Which of the lines below hold the word "number"? Pull each of them out.

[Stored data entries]
________________________

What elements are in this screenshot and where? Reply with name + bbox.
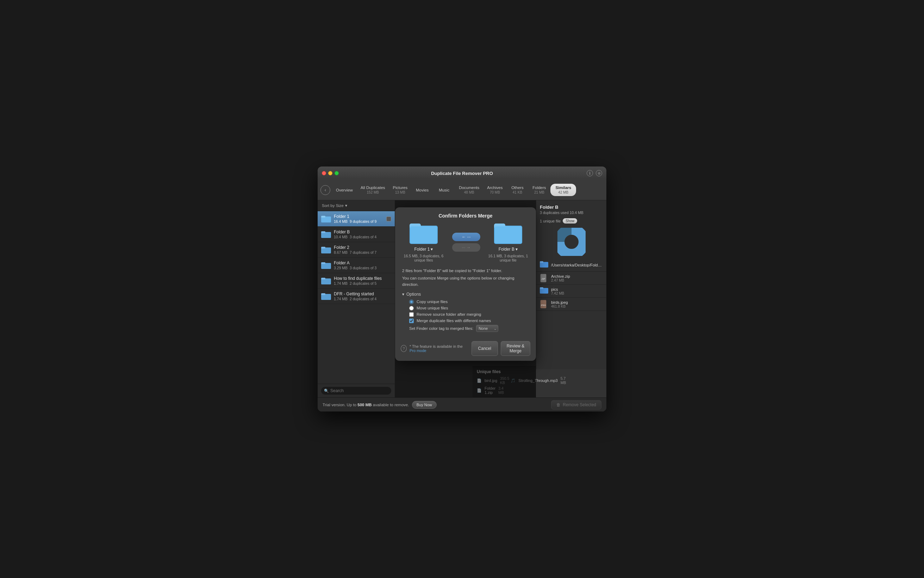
- titlebar: Duplicate File Remover PRO ℹ ⊕: [318, 167, 606, 180]
- folder-item[interactable]: DFR - Getting started 1.74 MB 2 duplicat…: [318, 289, 395, 304]
- option-remove-source: Remove source folder after merging: [402, 312, 529, 317]
- content-area: Folder B 3 duplicates used 10.4 MB 1 uni…: [395, 200, 606, 398]
- folder-item[interactable]: Folder 2 8.67 MB 7 duplicates of 7: [318, 242, 395, 258]
- file-info: birds.jpeg 461.8 KB: [551, 300, 603, 308]
- remove-source-checkbox[interactable]: [409, 312, 414, 317]
- folder-info: How to find duplicate files 1.74 MB 2 du…: [334, 276, 391, 286]
- merge-diff-checkbox[interactable]: [409, 318, 414, 323]
- info-icon[interactable]: ℹ: [587, 170, 593, 176]
- main-content: Sort by Size ▾ Folder 1 16.4 MB 9 duplic…: [318, 200, 606, 398]
- folder-item[interactable]: Folder B 10.4 MB 3 duplicates of 4: [318, 227, 395, 242]
- folder-small-icon: [540, 287, 548, 295]
- folder-item[interactable]: Folder A 3.29 MB 3 duplicates of 3: [318, 258, 395, 273]
- help-button[interactable]: ?: [401, 345, 407, 352]
- modal-options: ▾ Options Copy unique files Move unique …: [395, 289, 536, 338]
- modal-footer-buttons: Cancel Review & Merge: [471, 341, 530, 356]
- svg-rect-19: [540, 287, 543, 289]
- search-input[interactable]: [330, 388, 388, 393]
- tab-music[interactable]: Music: [434, 187, 455, 193]
- svg-rect-1: [321, 216, 325, 218]
- svg-rect-15: [540, 261, 543, 263]
- file-info: Archive.zip 2.47 MB: [551, 274, 603, 283]
- tab-overview[interactable]: Overview: [333, 187, 356, 193]
- svg-rect-11: [321, 293, 325, 295]
- folder-icon: [321, 231, 331, 238]
- folder-icon: [321, 246, 331, 254]
- app-window: Duplicate File Remover PRO ℹ ⊕ ‹ Overvie…: [318, 167, 606, 411]
- option-copy: Copy unique files: [402, 300, 529, 304]
- cancel-button[interactable]: Cancel: [471, 341, 498, 356]
- tab-movies[interactable]: Movies: [412, 187, 433, 193]
- file-entry: ZIP Archive.zip 2.47 MB: [536, 272, 606, 285]
- remove-selected-button[interactable]: 🗑 Remove Selected: [551, 400, 601, 409]
- tab-archives[interactable]: Archives 70 MB: [484, 184, 506, 196]
- window-title: Duplicate File Remover PRO: [431, 171, 493, 176]
- folder1-display: Folder 1 ▾ 16.5 MB, 3 duplicates, 6 uniq…: [402, 222, 445, 262]
- folder2-display: Folder B ▾ 16.1 MB, 3 duplicates, 1 uniq…: [487, 222, 529, 262]
- arrow-left-button[interactable]: ← ···: [452, 233, 480, 241]
- color-tag-select-wrap: None Red Orange Yellow Green Blue Purple…: [476, 325, 498, 332]
- titlebar-actions: ℹ ⊕: [587, 170, 602, 176]
- color-tag-row: Set Finder color tag to merged files: No…: [402, 325, 529, 332]
- modal-overlay: Confirm Folders Merge F: [395, 200, 536, 398]
- feed-icon[interactable]: ⊕: [596, 170, 602, 176]
- arrow-right-button[interactable]: ··· →: [452, 243, 480, 252]
- tab-documents[interactable]: Documents 48 MB: [455, 184, 483, 196]
- buy-now-button[interactable]: Buy Now: [412, 401, 437, 409]
- tab-folders[interactable]: Folders 21 MB: [529, 184, 550, 196]
- folder-list: Folder 1 16.4 MB 9 duplicates of 9 Folde…: [318, 211, 395, 384]
- svg-rect-27: [495, 226, 521, 243]
- move-radio[interactable]: [409, 306, 414, 310]
- tab-similars[interactable]: Similars 42 MB: [551, 184, 576, 196]
- svg-text:JPEG: JPEG: [541, 304, 546, 306]
- folder-item[interactable]: How to find duplicate files 1.74 MB 2 du…: [318, 273, 395, 289]
- folders-compare-row: Folder 1 ▾ 16.5 MB, 3 duplicates, 6 uniq…: [395, 222, 536, 266]
- tab-others[interactable]: Others 41 KB: [507, 184, 528, 196]
- maximize-button[interactable]: [335, 171, 339, 175]
- pro-text: * The feature is available in the Pro mo…: [409, 344, 469, 353]
- folder-icon: [321, 261, 331, 269]
- back-button[interactable]: ‹: [320, 185, 330, 195]
- tabs-bar: ‹ Overview All Duplicates 152 MB Picture…: [318, 180, 606, 200]
- close-button[interactable]: [322, 171, 326, 175]
- confirm-merge-modal: Confirm Folders Merge F: [395, 207, 536, 361]
- tab-pictures[interactable]: Pictures 13 MB: [390, 184, 411, 196]
- folder-info: Folder 1 16.4 MB 9 duplicates of 9: [334, 214, 383, 224]
- folder-icon: [321, 277, 331, 285]
- tab-all-duplicates[interactable]: All Duplicates 152 MB: [357, 184, 389, 196]
- traffic-lights: [322, 171, 339, 175]
- options-header[interactable]: ▾ Options: [402, 292, 529, 297]
- color-tag-select[interactable]: None Red Orange Yellow Green Blue Purple…: [476, 325, 498, 332]
- unique-row: 1 unique file Show: [536, 217, 606, 225]
- file-info: pics 7.42 MB: [551, 287, 603, 295]
- folder-info: Folder B 10.4 MB 3 duplicates of 4: [334, 229, 391, 239]
- right-panel-header: Folder B 3 duplicates used 10.4 MB: [536, 200, 606, 217]
- folder-item[interactable]: Folder 1 16.4 MB 9 duplicates of 9: [318, 211, 395, 227]
- folder1-icon: [409, 222, 438, 245]
- show-button[interactable]: Show: [563, 218, 577, 224]
- option-move: Move unique files: [402, 306, 529, 310]
- folder-info: DFR - Getting started 1.74 MB 2 duplicat…: [334, 291, 391, 301]
- file-entry: pics 7.42 MB: [536, 285, 606, 298]
- sidebar-header: Sort by Size ▾: [318, 200, 395, 211]
- pro-mode-link[interactable]: Pro mode: [409, 349, 426, 353]
- sidebar: Sort by Size ▾ Folder 1 16.4 MB 9 duplic…: [318, 200, 395, 398]
- sort-button[interactable]: Sort by Size ▾: [322, 203, 347, 208]
- merge-arrows: ← ··· ··· →: [452, 233, 480, 252]
- status-text: Trial version. Up to 500 MB available to…: [323, 403, 409, 407]
- right-panel: Folder B 3 duplicates used 10.4 MB 1 uni…: [536, 200, 606, 369]
- folder2-icon: [494, 222, 522, 245]
- folder-small-icon: [540, 261, 548, 269]
- file-info: /Users/starka/Desktop/Folder B: [551, 263, 603, 267]
- folder-info: Folder A 3.29 MB 3 duplicates of 3: [334, 260, 391, 270]
- modal-info: 2 files from "Folder B" will be copied t…: [395, 266, 536, 289]
- file-entry: JPEG birds.jpeg 461.8 KB: [536, 298, 606, 311]
- image-icon: JPEG: [540, 300, 548, 308]
- minimize-button[interactable]: [328, 171, 333, 175]
- review-merge-button[interactable]: Review & Merge: [501, 341, 530, 356]
- svg-rect-7: [321, 262, 325, 264]
- trash-icon: 🗑: [556, 403, 560, 407]
- svg-rect-24: [410, 226, 437, 243]
- copy-radio[interactable]: [409, 300, 414, 304]
- folder-checkbox[interactable]: [386, 216, 391, 221]
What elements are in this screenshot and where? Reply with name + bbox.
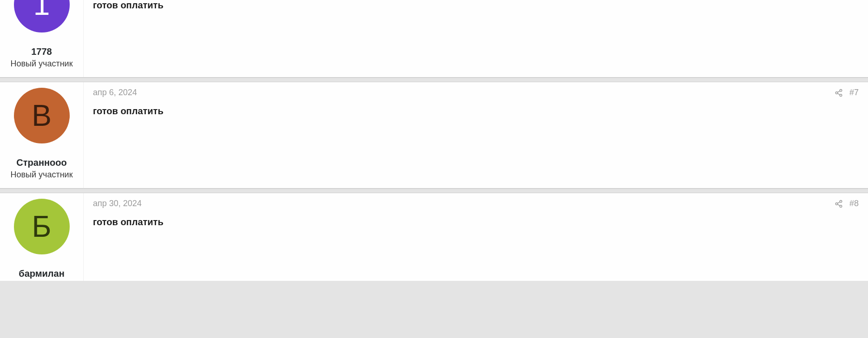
forum-post: Б бармилан апр 30, 2024 #8 готов оплатит… (0, 193, 868, 281)
post-separator (0, 188, 868, 193)
post-number-link[interactable]: #8 (849, 199, 859, 208)
forum-post: В Страннооо Новый участник апр 6, 2024 #… (0, 82, 868, 188)
share-icon[interactable] (835, 200, 843, 208)
post-content: апр 6, 2024 #7 готов оплатить (84, 82, 868, 188)
avatar[interactable]: В (14, 88, 70, 143)
post-body-text: готов оплатить (93, 106, 859, 117)
username-link[interactable]: бармилан (19, 268, 64, 279)
svg-point-5 (840, 89, 842, 91)
svg-point-7 (840, 94, 842, 97)
svg-line-13 (837, 202, 840, 203)
post-content: готов оплатить (84, 0, 868, 77)
user-column: Б бармилан (0, 193, 84, 281)
user-column: В Страннооо Новый участник (0, 82, 84, 188)
forum-post: 1 1778 Новый участник готов оплатить (0, 0, 868, 78)
avatar-letter: Б (32, 212, 52, 241)
post-body-text: готов оплатить (93, 217, 859, 228)
post-number-link[interactable]: #7 (849, 88, 859, 98)
post-separator (0, 78, 868, 82)
avatar-letter: 1 (33, 0, 50, 20)
svg-point-10 (840, 200, 842, 202)
avatar-letter: В (32, 101, 52, 130)
user-column: 1 1778 Новый участник (0, 0, 84, 77)
username-link[interactable]: 1778 (31, 46, 52, 57)
post-body-text: готов оплатить (93, 0, 859, 11)
post-meta: апр 30, 2024 #8 (93, 199, 859, 208)
user-title: Новый участник (10, 59, 72, 69)
post-content: апр 30, 2024 #8 готов оплатить (84, 193, 868, 281)
post-meta: апр 6, 2024 #7 (93, 88, 859, 98)
svg-line-8 (837, 91, 840, 92)
avatar[interactable]: Б (14, 199, 70, 254)
share-icon[interactable] (835, 89, 843, 97)
avatar[interactable]: 1 (14, 0, 70, 32)
username-link[interactable]: Страннооо (16, 157, 66, 168)
svg-line-9 (837, 93, 840, 95)
svg-line-14 (837, 204, 840, 206)
user-title: Новый участник (10, 170, 72, 180)
svg-point-11 (835, 202, 838, 205)
post-date[interactable]: апр 30, 2024 (93, 199, 142, 208)
post-date[interactable]: апр 6, 2024 (93, 88, 137, 97)
svg-point-12 (840, 205, 842, 208)
svg-point-6 (835, 91, 838, 94)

________________________

**Response to the task**
post-number-link[interactable]: #8 (849, 199, 859, 208)
post-number-link[interactable]: #7 (849, 88, 859, 98)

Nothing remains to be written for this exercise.